Prompt: What is needed is an exact transcription of every record below.

Dataset entries
-*-

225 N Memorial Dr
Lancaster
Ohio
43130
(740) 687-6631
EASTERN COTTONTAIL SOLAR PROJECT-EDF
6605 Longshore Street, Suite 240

-*-

Task result:
225 N Memorial Dr
Lancaster
Ohio
43130
(740) 687-6631
EASTERN COTTONTAIL SOLAR PROJECT-EDF
6605 Longshore Street, Suite 240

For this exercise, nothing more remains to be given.